Politica

Il debito e la costituente

Veltroni è spontaneamente berlusconiano, ora, però, esagera e tenta di soffiare al maestro il ruolo di capo dell’opposizione. Egli ha ragione: abbattere il debito pubblico è una priorità, un’urgenza politica. Finanziarne l’onere ci svena e trasferisce all’estero buona parte delle tasse pagate dagli italiani. Ha ragione anche quando dice che non si devono fare “manovre straordinarie”, vale a dire quei soliti minestroni dove si butta dentro tanta fuffa ed un solo ingrediente: l’aumento delle tasse. Giusto, questo vuol dire che si deve agire tagliando la spesa ed operando sul patrimonio.

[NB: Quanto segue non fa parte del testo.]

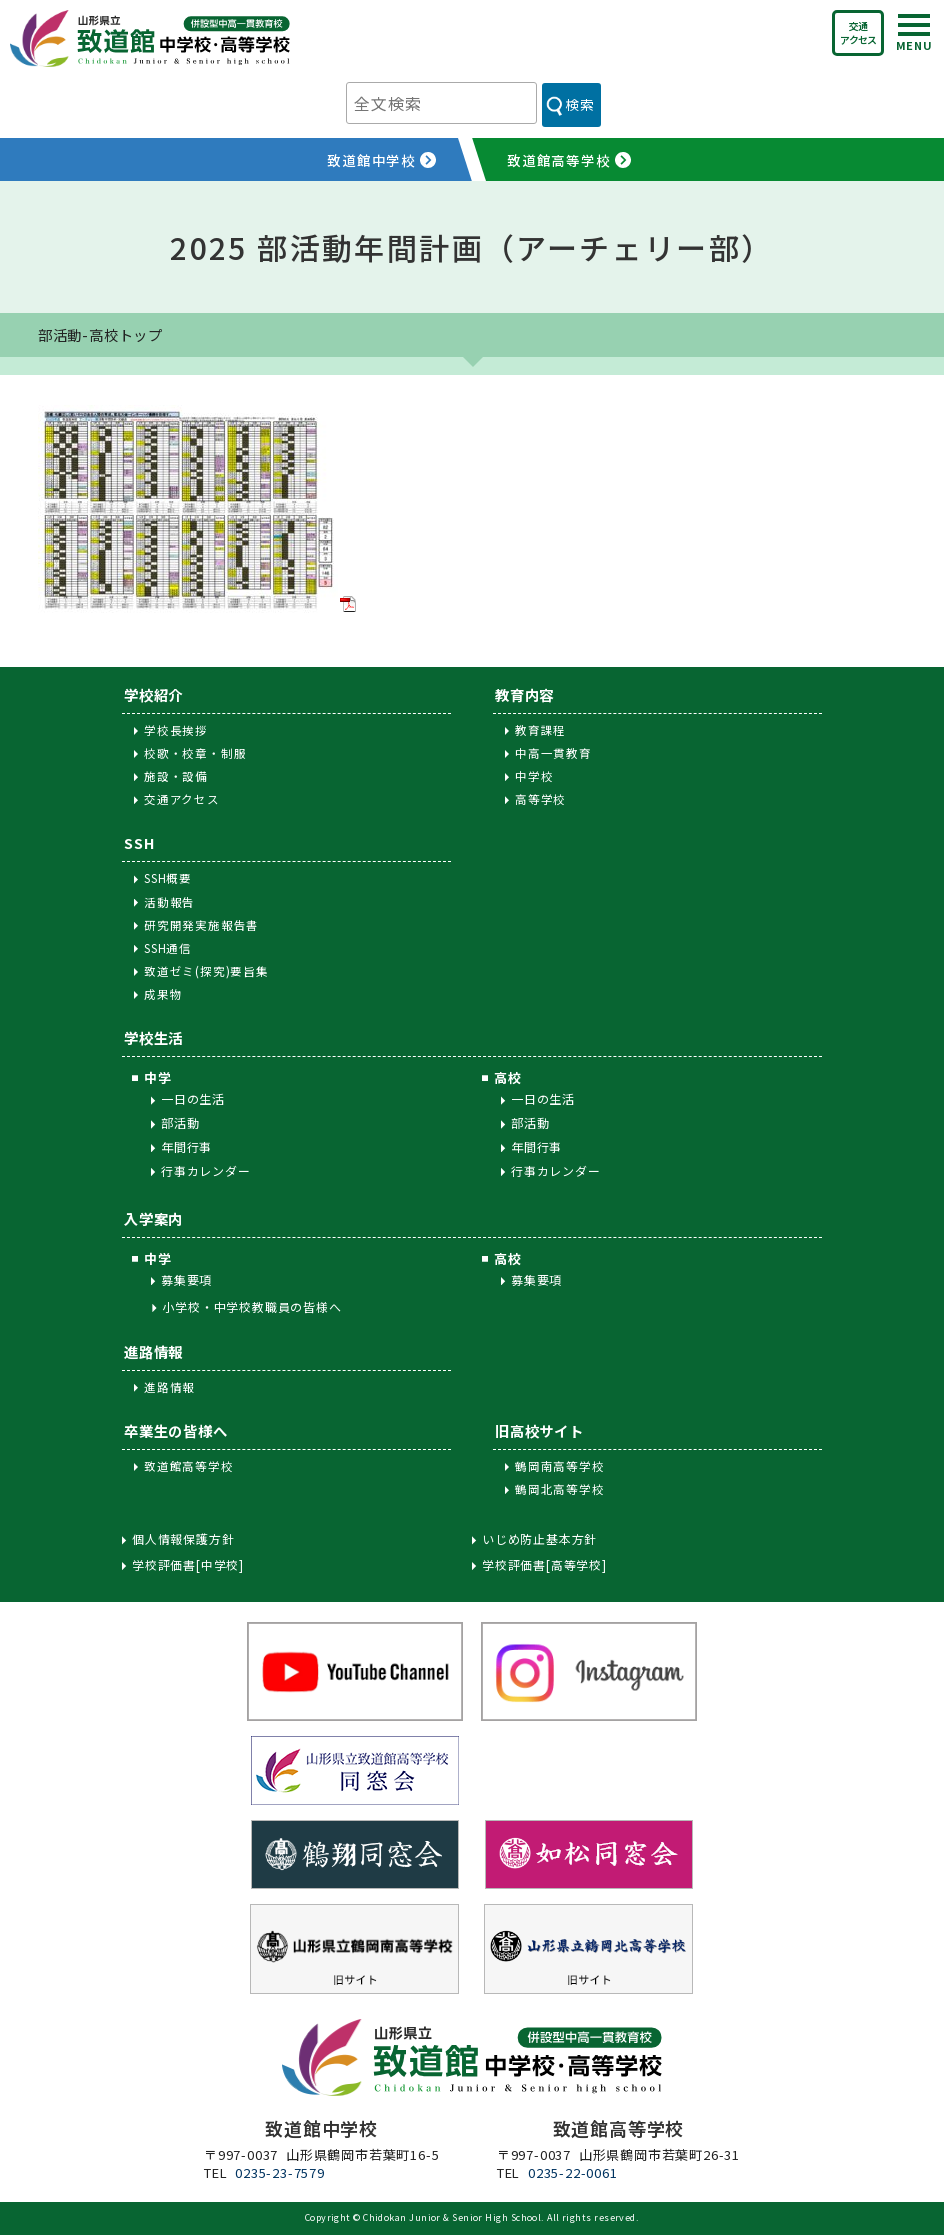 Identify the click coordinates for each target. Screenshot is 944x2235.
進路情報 (153, 1351)
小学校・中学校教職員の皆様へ (251, 1306)
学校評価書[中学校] (188, 1565)
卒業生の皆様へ (176, 1430)
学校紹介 (153, 694)
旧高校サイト (539, 1430)
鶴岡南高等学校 (560, 1466)
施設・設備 (176, 776)
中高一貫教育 (553, 753)
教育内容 (524, 694)
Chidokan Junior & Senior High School (452, 2217)
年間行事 (186, 1146)
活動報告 (169, 902)
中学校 (534, 776)
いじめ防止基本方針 (539, 1539)
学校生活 (153, 1037)
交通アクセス (858, 32)
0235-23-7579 (280, 2172)
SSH (139, 842)
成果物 (163, 994)
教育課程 (540, 730)
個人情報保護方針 (183, 1539)
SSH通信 (168, 948)
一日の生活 (193, 1098)
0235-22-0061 (573, 2172)
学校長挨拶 (176, 730)
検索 (579, 104)
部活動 (180, 1122)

Ma chi crede ci sia, al governo? Ci sono i compagnucci suoi. E mentre il Fondo Monetario Internazionale li rimprovera d’avere perso il vento favorevole delle entrate straordinarie, di avere rallentato il risanamento e, ora, di subire inerti un rallentamento della crescita, l’Unione Europea fa loro notare che la finanziaria appena presentata è del tutto insufficiente a cogliere gli obiettivi fissati. Quindi, delle due l’una: o le parole di Veltroni sono solo un assemblaggio casuale di frasi fatte, pronunciate con l’aria ispirata; oppure significano che il governo cambia rotta o cade. La prima ipotesi non può essere commentata politicamente. E’ un caso umano, soprattutto per chi gli va appresso. La seconda comporta onestà anche da parte mia: non è così facile, perché la logica bipolare, senza un vero maggioritario, impone coalizioni che rendono impossibile governare seriamente.
Allora, è inutilmente uggioso che si dica: prima le riforme e dopo le elezioni, perché questo andava bene all’inizio della legislatura, mentre oggi è improponibile. Il Quirinale può pure scommeterci, ma ci perde la faccia. Piuttosto Veltroni assicuri che dopo le elezioni, da farsi al più presto, sarà opportuna una collaborazione istituzionale, pur nella distinzione di ruoli, tanto sulle riforme costituzionali ed elettorali, quanto sul riassorbimento del debito. Si chieda ora, subito, una legislatura costituente, che dia respiro alla terza Repubblica, visto che la prima, la migliore, non è ancora morta e la seconda non è mai veramente nata.
Questa sarebbe politica alta, seria. Bella, come dice Veltroni. Soprattutto utile a qualche cosa che non sia la sopravvivenza di un ceto politico anemico ed esausto.